The EU summit on Friday will again give broad approval to the union's Brexit negotiating strategy while expressing regret at the lack of progress on Ireland and urging the British to urgently make clear what they want.
EU member states’ Brexit ministers meeting in Luxembourg on Tuesday night gave the nod to a set of draft conclusions for the summit.
Echoing previous comments from the European Commission’s negotiating task force, the leaders will make explicit to the UK their willingness to move the EU position and “reconsider its offer” if the UK reconsiders its so-called red lines. These are membership of the customs union and the single market.
However, the draft conclusions insist on the need for “intensified efforts” in the talks, with “further clarity from the UK as regards its position on the future relationship”.
The EU has a legally operable and viable backstop proposal...the British government has rejected that proposal, but has not come up with an alternative that is viable
They will express “concern that no substantial progress has yet been achieved on agreeing a backstop solution for Ireland/Northern Ireland”.
Tánaiste and Minister for Foreign Affairs Simon Coveney would not be drawn on whether the latest UK plan to extend the backstop’s provisions to the whole of the UK was a basis for negotiation.
“At the moment,” he said, “the EU has a legally operable and viable backstop proposal...the British government has rejected that proposal, but has not come up with an alternative that is viable, and that’s what they need to do.”
‘On the same page’
Ahead of the ministerial meeting Mr Coveney met EU chief negotiator Michel Barnier for an hour-long discussion, “both of us making it very clear that we’re on the same page”.
Mr Coveney said they had discussed progressing the talks over the summer in considerable detail, focussing on citizens’ rights in the North, the Border and “future relationship” issues.
He pointed to undertakings that had already been given by British prime minister Theresa May in the context of preserving the Belfast Agreement.

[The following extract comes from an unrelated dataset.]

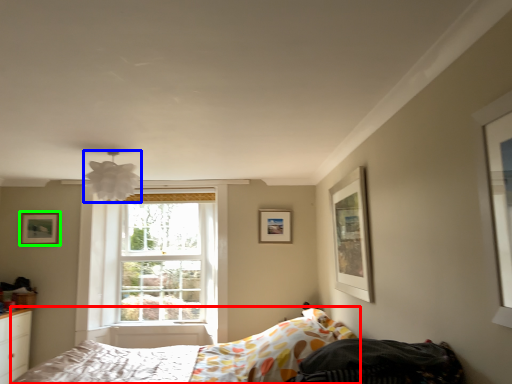 Question: Based on their relative distances, which object is nearer to bed (highlighted by a red box)? Choose from lamp (highlighted by a blue box) and picture frame (highlighted by a green box).

Choices:
 (A) lamp
 (B) picture frame

Answer: (A)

I think a no-deal Brexit is very, very unlikely, and that there is perhaps too much talk about it
“As far as I’m concerned the commitments the British prime minister has made in terms of protecting the Good Friday agreement, ensuring there would be no Border infrastructure post-Brexit, and even the language in her recent speech where she says she rules out any physical Border infrastructure or related controls on the island of Ireland ... she also says very pointedly that some people in Britain suggest that if we don’t put a border in place and then it’s up to the EU to do it if they want.
Responsibility
“She makes it very clear that that’s a nonsense argument, that actually Britain is the one leaving and there’s a responsibility on Britain to find a solution here. These are comments I think that are relevant whether or not there’s a withdrawal treaty text agreed.
“But having said that, I think we will agree a withdrawal treaty text. I think a no-deal Brexit is very, very unlikely, and that there is perhaps too much talk about it and grandstanding about it. Britain needs a deal. Ireland needs a deal, the EU needs a deal.”